Brett van Zuiden

Uber Button

I took a Staples Easy Button, gutted it and put an Electric Imp inside of it so that I could press a big red button and call an uber to my house.

Origins

This project started out with a frustration I had with the Uber app: the promise of uber is being able to get a ride at the press of a button, but the process to go from thinking "I'd like a car to come to my house" and actually getting one looks something like this:

  1. Pull out my phone
  2. Unlock my phone
  3. Find the uber app
  4. Open the uber app
  5. Rate the last ride I took (I almost never bother to open the app after I get to my destination)
  6. Move the little marker to my home address
  7. Specify that I want UberX
  8. Press "Request a Ride"
  9. If there's surge, confirm that I'm ok paying extra

I wanted an experience that truly was "get a ride at the press of a button" — plus, I wanted to play around with physical interfaces to experiences that are traditionally digital.

About the Uber Button

The physical button is formed from a Staples Easy Button, which is fairly roomy and is really satisfying to press.
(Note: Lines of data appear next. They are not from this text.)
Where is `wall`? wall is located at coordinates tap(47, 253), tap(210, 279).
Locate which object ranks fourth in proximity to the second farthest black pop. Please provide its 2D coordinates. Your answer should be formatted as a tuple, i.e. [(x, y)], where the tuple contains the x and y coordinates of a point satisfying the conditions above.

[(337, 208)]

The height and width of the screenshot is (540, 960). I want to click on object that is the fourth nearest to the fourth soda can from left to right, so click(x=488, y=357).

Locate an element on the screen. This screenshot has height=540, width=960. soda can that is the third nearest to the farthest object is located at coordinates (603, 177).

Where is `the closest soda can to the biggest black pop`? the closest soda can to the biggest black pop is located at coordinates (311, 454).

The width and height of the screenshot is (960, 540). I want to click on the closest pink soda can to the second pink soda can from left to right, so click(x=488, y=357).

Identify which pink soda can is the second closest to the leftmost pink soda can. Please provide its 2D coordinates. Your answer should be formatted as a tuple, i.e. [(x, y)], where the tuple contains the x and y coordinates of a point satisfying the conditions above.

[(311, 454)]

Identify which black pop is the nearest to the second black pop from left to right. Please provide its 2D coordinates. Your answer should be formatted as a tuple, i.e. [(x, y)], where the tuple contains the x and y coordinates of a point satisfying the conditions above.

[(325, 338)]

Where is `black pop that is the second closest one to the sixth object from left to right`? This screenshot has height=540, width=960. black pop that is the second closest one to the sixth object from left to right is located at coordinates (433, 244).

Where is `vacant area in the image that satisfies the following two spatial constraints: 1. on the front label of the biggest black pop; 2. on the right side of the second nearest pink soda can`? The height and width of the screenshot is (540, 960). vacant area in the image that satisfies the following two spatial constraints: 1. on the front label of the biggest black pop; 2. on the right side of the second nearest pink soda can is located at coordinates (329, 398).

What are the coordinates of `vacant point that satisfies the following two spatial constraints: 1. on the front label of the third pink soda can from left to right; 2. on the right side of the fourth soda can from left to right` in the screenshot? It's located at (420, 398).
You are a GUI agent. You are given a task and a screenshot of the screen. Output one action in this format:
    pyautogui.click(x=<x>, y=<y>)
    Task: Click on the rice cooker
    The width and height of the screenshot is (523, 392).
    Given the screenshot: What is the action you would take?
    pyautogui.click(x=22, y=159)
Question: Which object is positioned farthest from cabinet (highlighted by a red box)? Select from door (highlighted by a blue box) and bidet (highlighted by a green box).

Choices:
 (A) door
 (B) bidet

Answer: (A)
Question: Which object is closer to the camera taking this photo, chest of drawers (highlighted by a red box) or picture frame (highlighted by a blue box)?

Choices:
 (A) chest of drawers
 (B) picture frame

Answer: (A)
Inside is an Electric Imp, which connects to my apartment WiFi and also takes care of running some server-side code for talking to the Uber API. There is also a tri-color LED for communicating status (requesting a ride, current ETA, surge price, etc.).
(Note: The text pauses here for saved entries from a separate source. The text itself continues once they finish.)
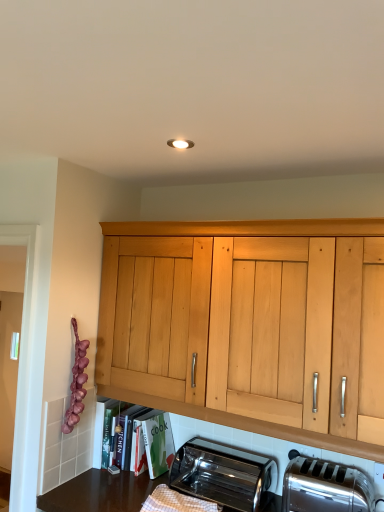 Find the location of `free spot above satin silver toaster at lower right, which appears as the 2th toaster when viewed from the left (from a real-world perspective)`. free spot above satin silver toaster at lower right, which appears as the 2th toaster when viewed from the left (from a real-world perspective) is located at coordinates (351, 462). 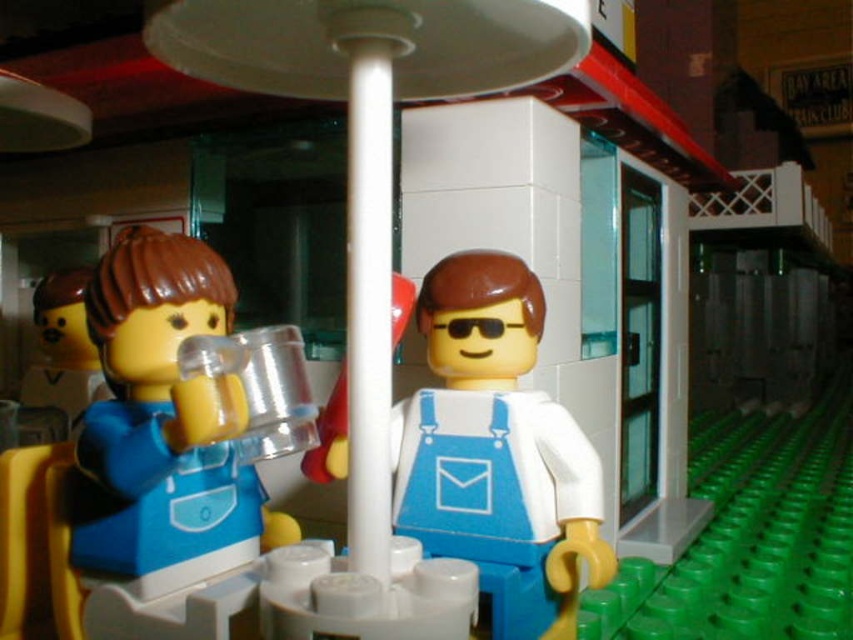 Does white matte overalls at center appear over matte plastic cup at left?

Actually, white matte overalls at center is below matte plastic cup at left.

Who is more forward, (521,566) or (82,372)?

Positioned in front is point (521,566).

Where is `white matte overalls at center`? white matte overalls at center is located at coordinates (497, 452).

Does white matte overalls at center have a lesser width compared to translucent plastic cup at left?

No.

What do you see at coordinates (497, 452) in the screenshot? The image size is (853, 640). I see `white matte overalls at center` at bounding box center [497, 452].

Identify the location of white matte overalls at center. This screenshot has width=853, height=640. pos(497,452).

Between translucent plastic cup at left and matte plastic cup at left, which one appears on the left side from the viewer's perspective?

From the viewer's perspective, matte plastic cup at left appears more on the left side.

Who is higher up, translucent plastic cup at left or matte plastic cup at left?

matte plastic cup at left

Identify the location of translucent plastic cup at left. Image resolution: width=853 pixels, height=640 pixels. (163, 428).

At what (x,y) coordinates should I click in order to perform the action: click on translucent plastic cup at left. Please return your answer as a coordinate pair (x, y). Looking at the image, I should click on (163, 428). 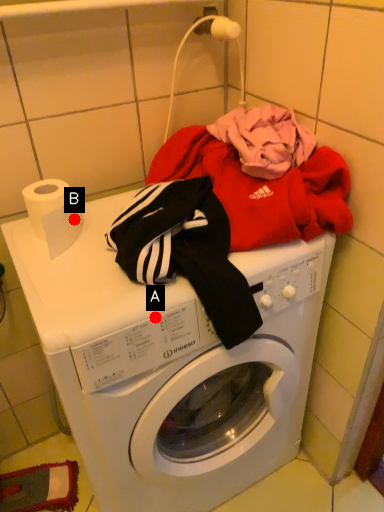 Question: Two points are circled on the image, labeled by A and B beside each circle. Which point is closer to the camera?

Choices:
 (A) A is closer
 (B) B is closer

Answer: (A)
It's powered by an external 9V battery - my initial plan was to fit everything inside the button housing by using coin-cell batteries, but they don't provide enough current to power the Electric Imp's WiFi connection.
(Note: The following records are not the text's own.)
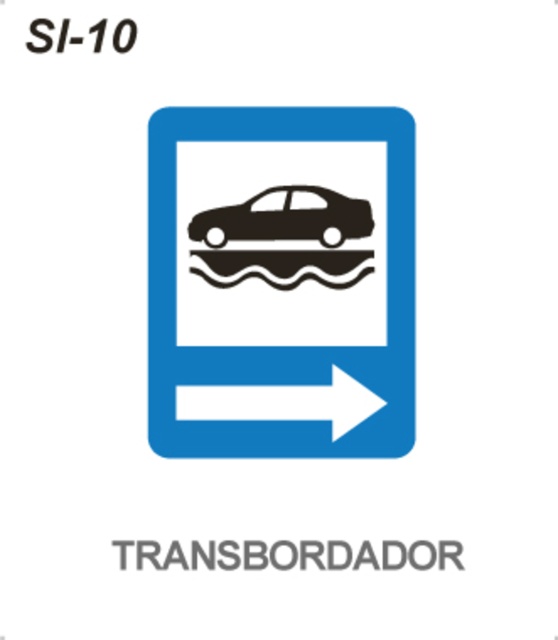 Question: Is black glossy car at center bigger than black matte car at center?

Choices:
 (A) no
 (B) yes

Answer: (B)

Question: Based on their relative distances, which object is farther from the black glossy car at center?

Choices:
 (A) black matte car at center
 (B) white glossy arrow at center-right

Answer: (B)

Question: Which of the following is the farthest from the observer?

Choices:
 (A) (352, 387)
 (B) (292, 364)

Answer: (B)

Question: Among these objects, which one is farthest from the camera?

Choices:
 (A) black text at upper left
 (B) black matte car at center
 (C) white glossy arrow at center-right
 (D) black glossy car at center

Answer: (B)

Question: Where is white glossy arrow at center-right located in relation to black text at upper left in the image?

Choices:
 (A) left
 (B) right

Answer: (B)

Question: Does black matte car at center come in front of white glossy arrow at center-right?

Choices:
 (A) no
 (B) yes

Answer: (A) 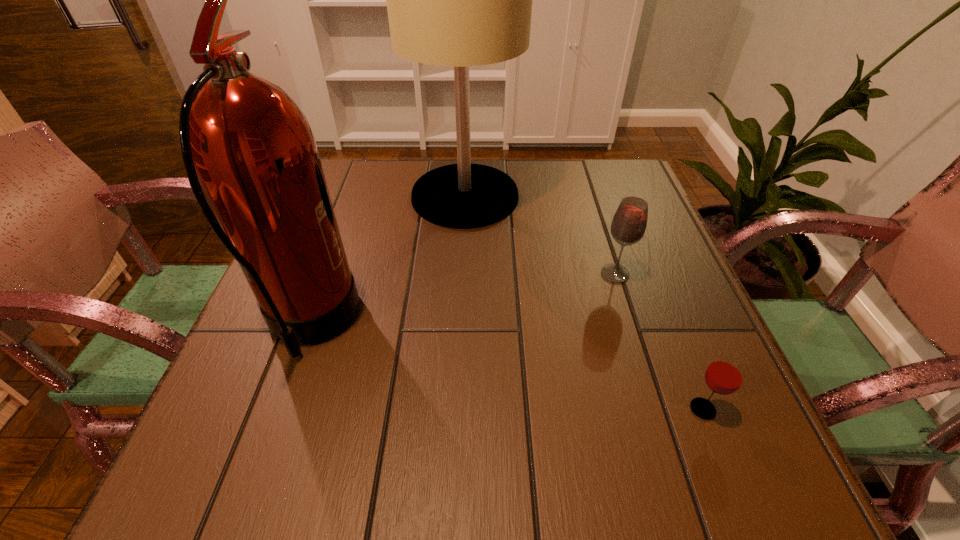 This screenshot has height=540, width=960. What are the coordinates of `free space located on the left of the nearer glass` in the screenshot? It's located at (550, 409).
To request an Uber, you press and hold the button down for a second. The led throbs blue for a bit while making the request, and then flashes the car's ETA in minutes. The color of the led reflects the current surge price, with green being no surge, yellow being "moderate" surge (1.1x-1.5x) and red being "heavy" surge (>1.5x). So 3 yellow flashes would mean that your car is 3 minutes away, and you'll be paying a bit more than normal. The uber app on your phone will also send you push notifications as it normally does, so you'll know when the car arrives.

If you just want to know the current ETA and surge price, you can tap on the button, and it will flash you the ETA in minutes, with the color of the led reflecting the surge price in the same was as a request.

Building the Uber Button

The first step in building the Uber Button was gutting the Staples Easy Button. I took it apart and then dremeled out the battery housing, as it was going to get in the way of where I was putting the Electric Imp. I also drilled out a hole in the front of the button that I could stick the LED through.

Next, I assembled a small module for the tri-color LED, soldering the 3 RGB signal wires and ground to a piece of protoboard with 3x 100 ohm resistors and the LED. This made a handy self-contained component so I could poke the LED through the housing and hot glue it all together.

After that, I set up a small tactile switch and positioned it correctly so that it depressed at the right moment when you pressed on the button. This took a few tries to get right, and as you can see in the photo I ended up using a quarter as a shim. The big metal square is a leaf spring that gives the overall button the satisfying "pressed" feel - when it fully depresses, it also presses against the tactile switch, signaling the Electric Imp that the button was pressed.

Initially, I had the switch connected to ground with the Electric Imp pin configured as a pull-up input, but found that the Electric Imp chugged through batteries when left always on and connected to wifi. To remedy this, I connected the switch to 5V and the Electric Imp's "wakeup" pin, so that the processor can go into low-power sleep and disconnect from wifi, and then wake up and reconnect when the button is pressed.

Finally, I squeezed the Electric Imp into where the Easy Button's speaker used to be, along with a flip-switch as an on/off control for the device. The Easy Button has a nice rectangular window in the base of it for where the batteries normally go, which I made use of so I could turn the button on and off and see the Electric Imp status light without having to take the button apart.

Putting it all together with a bunch of electrical tape and a few finishing touches, the hardware is now assembled and ready to go!

Writing the software to make it work was another fun project, which I may write up later. The main tricky parts were debouncing the button and getting the Electric Imp to sleep and wake up properly. The most fun part was coming up with all sorts of fancy color wheels and effects for the LED.

Reflections

All in all, this was a really neat project. I'm a big fan of the Electric Imp as a platform, and the Easy Button has a lot of properties that make it a great base for hardware projects. Now a year after I first made it, I still use the Uber Button occasionally, although these days I use UberPool quite a bit more than UberX, which doesn't lend itself to this interface because you have to put in the address of the destination before requesting.

It's also interesting that a couple of months after I hacked together this internet-connected button, a startup Bt.tn launched to do exactly the same thing.